## Your instructions
Pick every line out of the entries below that has the string "Equinix", and copy it.

BEGIN Records for the exercise

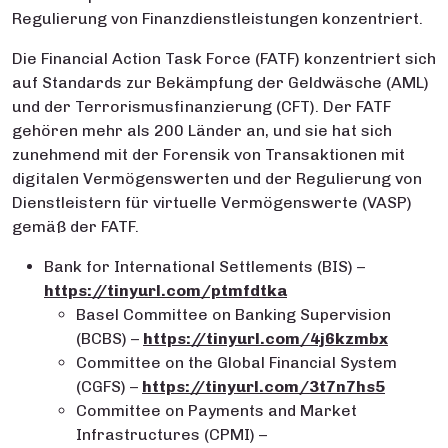
Regulierung von Finanzdienstleistungen konzentriert.
Die Financial Action Task Force (FATF) konzentriert sich
auf Standards zur Bekämpfung der Geldwäsche (AML)
und der Terrorismusfinanzierung (CFT). Der FATF
gehören mehr als 200 Länder an, und sie hat sich
zunehmend mit der Forensik von Transaktionen mit
digitalen Vermögenswerten und der Regulierung von
Dienstleistern für virtuelle Vermögenswerte (VASP)
gemäß der FATF.
Bank for International Settlements (BIS) –
https://tinyurl.com/ptmfdtka
Basel Committee on Banking Supervision
(BCBS) –
https://tinyurl.com/4j6kzmbx
Committee on the Global Financial System
(CGFS) –
https://tinyurl.com/3t7n7hs5
Committee on Payments and Market
Infrastructures (CPMI) –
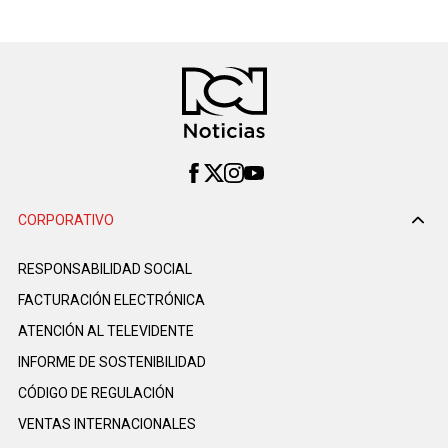
CORPORATIVO
RESPONSABILIDAD SOCIAL
FACTURACIÓN ELECTRÓNICA
ATENCIÓN AL TELEVIDENTE
INFORME DE SOSTENIBILIDAD
CÓDIGO DE REGULACIÓN
VENTAS INTERNACIONALES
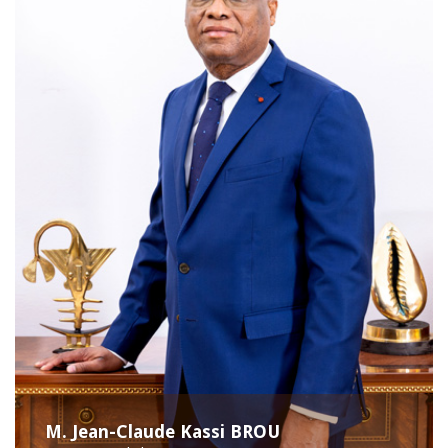
M. Jean-Claude Kassi BROU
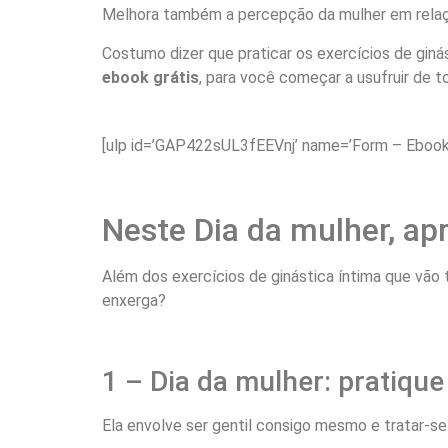
Melhora também a percepção da mulher em relaçã
Costumo dizer que praticar os exercícios de gin
ebook grátis
, para você começar a usufruir de t
[ulp id=’GAP422sUL3fEEVnj’ name=’Form – Ebook 
Neste Dia da mulher, ap
Além dos exercícios de ginástica íntima que vão 
enxerga?
1 – Dia da mulher: pratiqu
Ela envolve ser gentil consigo mesmo e tratar-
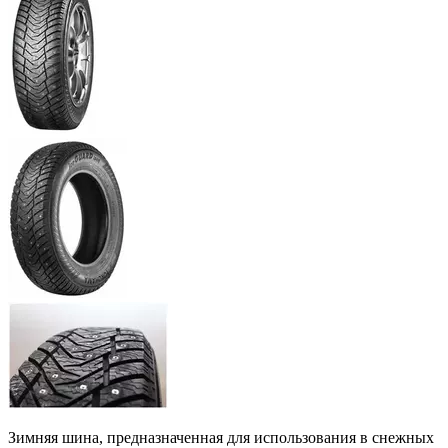
Зимняя шина, предназначенная для использования в снежных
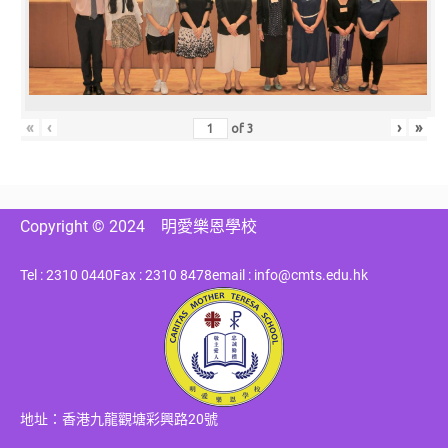
«
‹
›
»
of
3
Copyright © 2024
明愛樂恩學校
Tel : 2310 0440
Fax : 2310 8478
email : info@cmts.edu.hk
地址：香港九龍觀塘彩興路20號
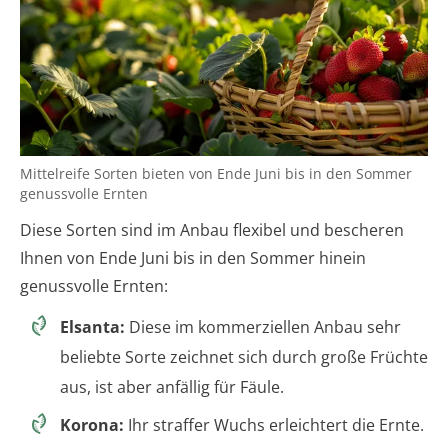
Mittelreife Sorten bieten von Ende Juni bis in den Sommer
genussvolle Ernten
Diese Sorten sind im Anbau flexibel und bescheren
Ihnen von Ende Juni bis in den Sommer hinein
genussvolle Ernten:
Elsanta:
Diese im kommerziellen Anbau sehr
beliebte Sorte zeichnet sich durch große Früchte
aus, ist aber anfällig für Fäule.
Korona:
Ihr straffer Wuchs erleichtert die Ernte.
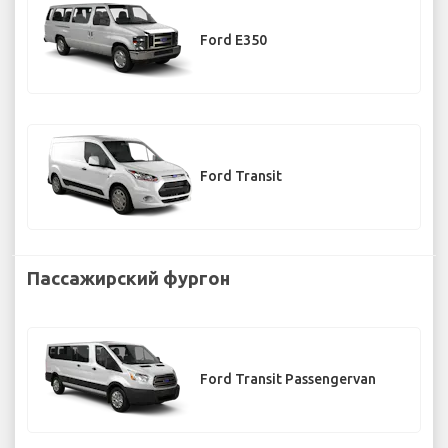
Ford E350
Ford Transit
Пассажирский фургон
Ford Transit Passengervan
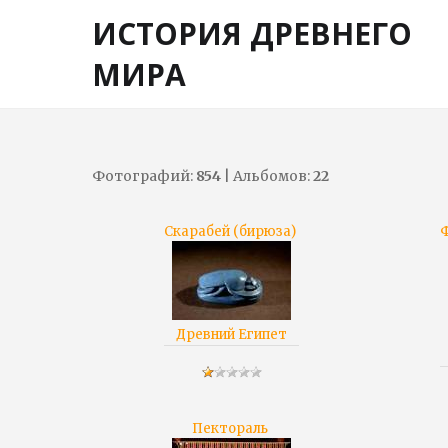
ИСТОРИЯ ДРЕВНЕГО
МИРА
Фотографий:
854
| Альбомов:
22
Скарабей (бирюза)
Ф
Древний Египет
Пектораль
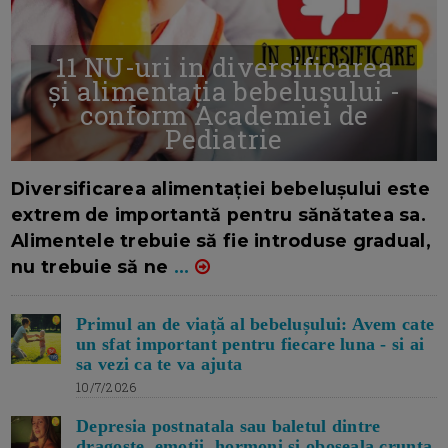
11 NU-uri in diversificarea
și alimentația bebelușului -
conform Academiei de
Pediatrie
16/7/2026
AUTOR: EDITOR DC.
Diversificarea alimentației bebelușului este
extrem de importantă pentru sănătatea sa.
Alimentele trebuie să fie introduse gradual,
nu trebuie să ne
...
Primul an de viață al bebelușului: Avem cate
un sfat important pentru fiecare luna - si ai
sa vezi ca te va ajuta
10/7/2026
Depresia postnatala sau baletul dintre
dragoste, emotii, hormoni si oboseala crunta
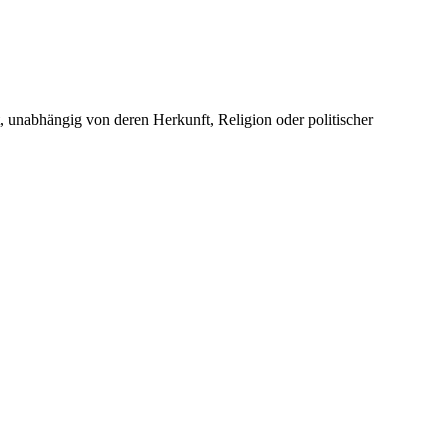
unabhängig von deren Herkunft, Religion oder politischer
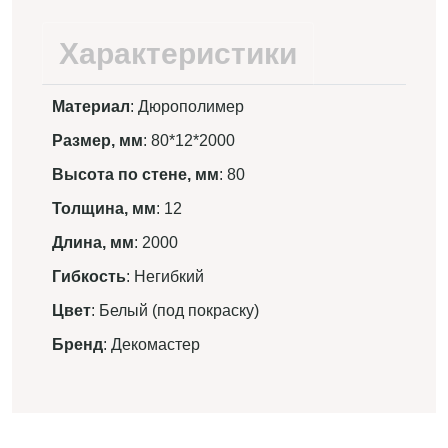
Характеристики
Материал
: Дюрополимер
Размер, мм
: 80*12*2000
Высота по стене, мм
: 80
Толщина, мм
: 12
Длина, мм
: 2000
Гибкость
: Негибкий
Цвет
: Белый (под покраску)
Бренд
: Декомастер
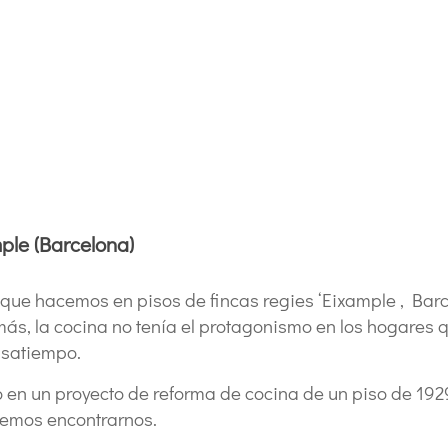
ple (Barcelona)
que hacemos en pisos de fincas regies ‘Eixample , Barcel
s, la cocina no tenía el protagonismo en los hogares q
asatiempo.
 en un proyecto de reforma de cocina de un piso de 192
lemos encontrarnos.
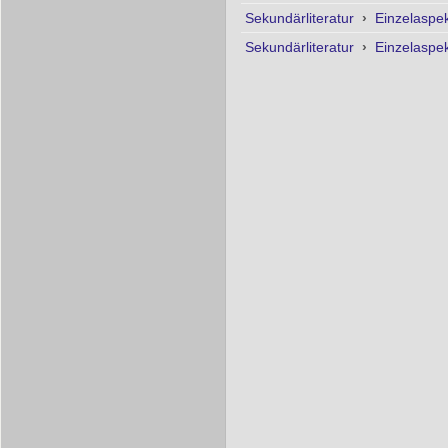
Sekundärliteratur
›
Einzelaspe
Sekundärliteratur
›
Einzelaspe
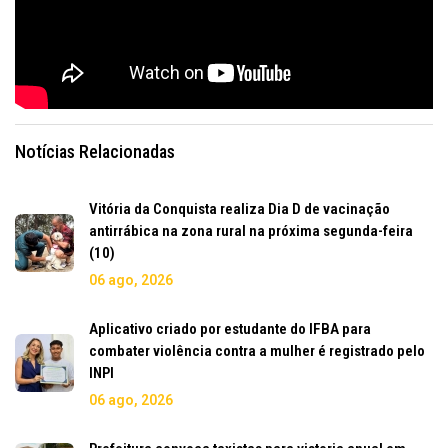
Notícias Relacionadas
Vitória da Conquista realiza Dia D de vacinação
antirrábica na zona rural na próxima segunda-feira
(10)
06 ago, 2026
Aplicativo criado por estudante do IFBA para
combater violência contra a mulher é registrado pelo
INPI
06 ago, 2026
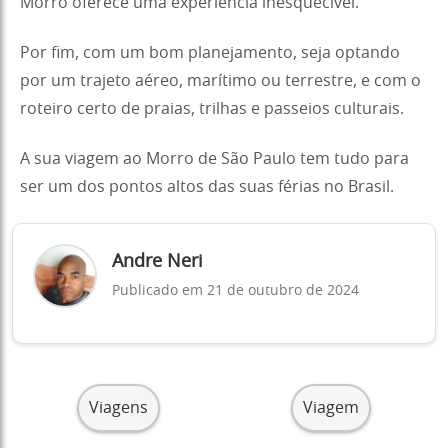
Morro oferece uma experiência inesquecível.
Por fim, com um bom planejamento, seja optando
por um trajeto aéreo, marítimo ou terrestre, e com o
roteiro certo de praias, trilhas e passeios culturais.
A sua viagem ao Morro de São Paulo tem tudo para
ser um dos pontos altos das suas férias no Brasil.
Andre Neri
Publicado em 21 de outubro de 2024
Viagens
Viagem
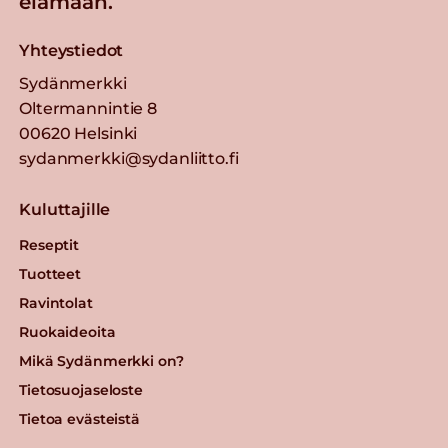
elämään.
Yhteystiedot
Sydänmerkki
Oltermannintie 8
00620 Helsinki
sydanmerkki@sydanliitto.fi
Kuluttajille
Reseptit
Tuotteet
Ravintolat
Ruokaideoita
Mikä Sydänmerkki on?
Tietosuojaseloste
Tietoa evästeistä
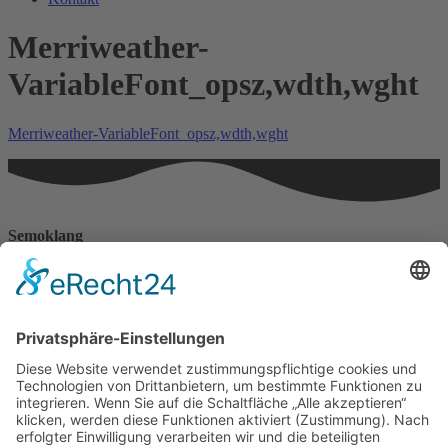
Merriweather-
VariableFont_opsz,wdth,wght
Merriweather-VariableFont_opsz,wdth,wght
Semoklang
Haus der Lebenskraft
Angelika Franke
Erzbergerstr. 15
88239 Wangen
Telefonnummer: 0170 777 4388
Impressum
Datenschutzerklärungen
Datenschutzerklärung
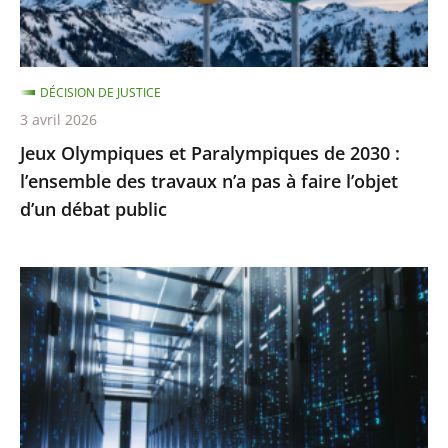
l’ensemble
des
travaux
DÉCISION DE JUSTICE
n’a
3 avril 2026
pas
Jeux Olympiques et Paralympiques de 2030 :
à
l’ensemble des travaux n’a pas à faire l’objet
faire
d’un débat public
l’objet
d’un
débat
«
public
Health
Data
Hub
»
:
le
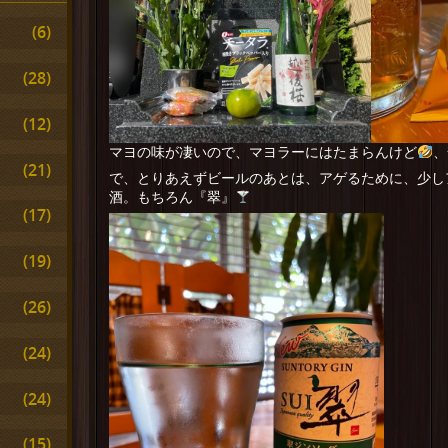
(6)
(28)
(12)
マヨの味が凄いので、マヨラーにはたまらんけど
、
(21)
で、とりあえずビールのあとは、アゲるために、少し
酒。もちろん『翠』
(17)
(19)
(26)
(24)
(24)
(15)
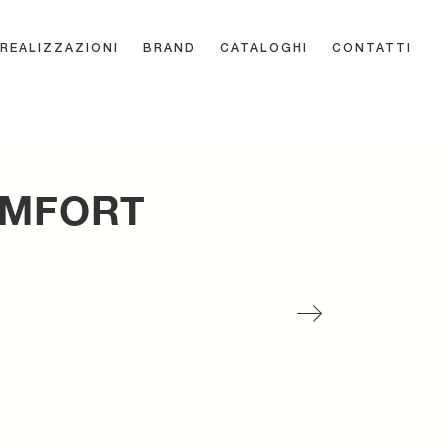
REALIZZAZIONI
BRAND
CATALOGHI
CONTATTI
OMFORT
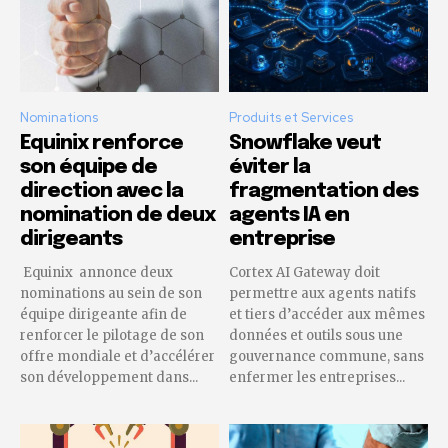
Nominations
Produits et Services
Equinix renforce
Snowflake veut
son équipe de
éviter la
direction avec la
fragmentation des
nomination de deux
agents IA en
dirigeants
entreprise
Equinix annonce deux
Cortex AI Gateway doit
nominations au sein de son
permettre aux agents natifs
équipe dirigeante afin de
et tiers d’accéder aux mêmes
renforcer le pilotage de son
données et outils sous une
offre mondiale et d’accélérer
gouvernance commune, sans
son développement dans...
enfermer les entreprises...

END Records for the exercise

## Exercise answer
Equinix renforce
Equinix annonce deux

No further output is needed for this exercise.